_YOUR INSTRUCTIONS_
What's needed is a full, exact retyping of the records.

_DATA EXTRACTS_
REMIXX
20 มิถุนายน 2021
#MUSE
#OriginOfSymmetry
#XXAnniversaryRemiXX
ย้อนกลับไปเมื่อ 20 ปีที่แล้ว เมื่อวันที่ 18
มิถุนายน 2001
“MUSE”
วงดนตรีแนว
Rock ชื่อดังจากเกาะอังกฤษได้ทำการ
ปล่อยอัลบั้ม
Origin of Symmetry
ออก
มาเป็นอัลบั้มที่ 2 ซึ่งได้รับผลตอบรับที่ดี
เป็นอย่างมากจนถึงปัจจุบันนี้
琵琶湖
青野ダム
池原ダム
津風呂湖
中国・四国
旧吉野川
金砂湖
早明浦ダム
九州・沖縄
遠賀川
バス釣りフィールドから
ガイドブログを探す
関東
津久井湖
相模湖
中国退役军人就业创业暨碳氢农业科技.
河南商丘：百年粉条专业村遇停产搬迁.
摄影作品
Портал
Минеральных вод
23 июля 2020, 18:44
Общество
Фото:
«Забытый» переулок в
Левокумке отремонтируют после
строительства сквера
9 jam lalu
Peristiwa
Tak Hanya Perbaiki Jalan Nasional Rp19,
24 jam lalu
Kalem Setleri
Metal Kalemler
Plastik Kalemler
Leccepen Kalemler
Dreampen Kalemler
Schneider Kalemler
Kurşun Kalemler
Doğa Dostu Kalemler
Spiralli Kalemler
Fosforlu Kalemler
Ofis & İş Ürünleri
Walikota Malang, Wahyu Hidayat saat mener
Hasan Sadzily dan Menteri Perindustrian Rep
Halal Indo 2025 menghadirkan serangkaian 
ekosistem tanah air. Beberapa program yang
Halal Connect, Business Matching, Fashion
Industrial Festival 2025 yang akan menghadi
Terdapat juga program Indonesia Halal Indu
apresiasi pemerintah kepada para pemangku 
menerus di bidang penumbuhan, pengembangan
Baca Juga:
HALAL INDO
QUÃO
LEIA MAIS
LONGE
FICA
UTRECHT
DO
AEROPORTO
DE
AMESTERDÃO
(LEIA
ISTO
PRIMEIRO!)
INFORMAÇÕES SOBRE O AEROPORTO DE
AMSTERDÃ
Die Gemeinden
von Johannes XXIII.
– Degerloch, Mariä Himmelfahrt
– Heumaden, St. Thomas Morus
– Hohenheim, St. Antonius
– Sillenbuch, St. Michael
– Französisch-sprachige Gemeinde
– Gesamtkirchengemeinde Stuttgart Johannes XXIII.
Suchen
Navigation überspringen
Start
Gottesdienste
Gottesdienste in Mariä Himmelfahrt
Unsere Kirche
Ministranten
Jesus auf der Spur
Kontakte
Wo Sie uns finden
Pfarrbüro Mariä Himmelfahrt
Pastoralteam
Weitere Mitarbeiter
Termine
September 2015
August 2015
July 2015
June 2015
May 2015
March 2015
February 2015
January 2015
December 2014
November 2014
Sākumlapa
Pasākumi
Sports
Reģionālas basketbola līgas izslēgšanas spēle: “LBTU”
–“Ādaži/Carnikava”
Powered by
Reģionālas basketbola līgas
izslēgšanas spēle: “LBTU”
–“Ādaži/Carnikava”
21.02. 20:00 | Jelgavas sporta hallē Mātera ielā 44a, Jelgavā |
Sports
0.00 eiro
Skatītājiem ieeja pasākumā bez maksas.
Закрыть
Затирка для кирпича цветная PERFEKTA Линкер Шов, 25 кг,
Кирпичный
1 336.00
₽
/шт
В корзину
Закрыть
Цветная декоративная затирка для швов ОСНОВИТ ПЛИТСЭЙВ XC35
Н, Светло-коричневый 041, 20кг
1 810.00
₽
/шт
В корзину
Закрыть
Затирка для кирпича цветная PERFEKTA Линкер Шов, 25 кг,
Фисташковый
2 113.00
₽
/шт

_EXPECTED ANSWER_
REMIXX
20 มิถุนายน 2021
#MUSE
#OriginOfSymmetry
#XXAnniversaryRemiXX
ย้อนกลับไปเมื่อ 20 ปีที่แล้ว เมื่อวันที่ 18
มิถุนายน 2001
“MUSE”
วงดนตรีแนว
Rock ชื่อดังจากเกาะอังกฤษได้ทำการ
ปล่อยอัลบั้ม
Origin of Symmetry
ออก
มาเป็นอัลบั้มที่ 2 ซึ่งได้รับผลตอบรับที่ดี
เป็นอย่างมากจนถึงปัจจุบันนี้
琵琶湖
青野ダム
池原ダム
津風呂湖
中国・四国
旧吉野川
金砂湖
早明浦ダム
九州・沖縄
遠賀川
バス釣りフィールドから
ガイドブログを探す
関東
津久井湖
相模湖
中国退役军人就业创业暨碳氢农业科技.
河南商丘：百年粉条专业村遇停产搬迁.
摄影作品
Портал
Минеральных вод
23 июля 2020, 18:44
Общество
Фото:
«Забытый» переулок в
Левокумке отремонтируют после
строительства сквера
9 jam lalu
Peristiwa
Tak Hanya Perbaiki Jalan Nasional Rp19,
24 jam lalu
Kalem Setleri
Metal Kalemler
Plastik Kalemler
Leccepen Kalemler
Dreampen Kalemler
Schneider Kalemler
Kurşun Kalemler
Doğa Dostu Kalemler
Spiralli Kalemler
Fosforlu Kalemler
Ofis & İş Ürünleri
Walikota Malang, Wahyu Hidayat saat mener
Hasan Sadzily dan Menteri Perindustrian Rep
Halal Indo 2025 menghadirkan serangkaian 
ekosistem tanah air. Beberapa program yang
Halal Connect, Business Matching, Fashion
Industrial Festival 2025 yang akan menghadi
Terdapat juga program Indonesia Halal Indu
apresiasi pemerintah kepada para pemangku 
menerus di bidang penumbuhan, pengembangan
Baca Juga:
HALAL INDO
QUÃO
LEIA MAIS
LONGE
FICA
UTRECHT
DO
AEROPORTO
DE
AMESTERDÃO
(LEIA
ISTO
PRIMEIRO!)
INFORMAÇÕES SOBRE O AEROPORTO DE
AMSTERDÃ
Die Gemeinden
von Johannes XXIII.
– Degerloch, Mariä Himmelfahrt
– Heumaden, St. Thomas Morus
– Hohenheim, St. Antonius
– Sillenbuch, St. Michael
– Französisch-sprachige Gemeinde
– Gesamtkirchengemeinde Stuttgart Johannes XXIII.
Suchen
Navigation überspringen
Start
Gottesdienste
Gottesdienste in Mariä Himmelfahrt
Unsere Kirche
Ministranten
Jesus auf der Spur
Kontakte
Wo Sie uns finden
Pfarrbüro Mariä Himmelfahrt
Pastoralteam
Weitere Mitarbeiter
Termine
September 2015
August 2015
July 2015
June 2015
May 2015
March 2015
February 2015
January 2015
December 2014
November 2014
Sākumlapa
Pasākumi
Sports
Reģionālas basketbola līgas izslēgšanas spēle: “LBTU”
–“Ādaži/Carnikava”
Powered by
Reģionālas basketbola līgas
izslēgšanas spēle: “LBTU”
–“Ādaži/Carnikava”
21.02. 20:00 | Jelgavas sporta hallē Mātera ielā 44a, Jelgavā |
Sports
0.00 eiro
Skatītājiem ieeja pasākumā bez maksas.
Закрыть
Затирка для кирпича цветная PERFEKTA Линкер Шов, 25 кг,
Кирпичный
1 336.00
₽
/шт
В корзину
Закрыть
Цветная декоративная затирка для швов ОСНОВИТ ПЛИТСЭЙВ XC35
Н, Светло-коричневый 041, 20кг
1 810.00
₽
/шт
В корзину
Закрыть
Затирка для кирпича цветная PERFEKTA Линкер Шов, 25 кг,
Фисташковый
2 113.00
₽
/шт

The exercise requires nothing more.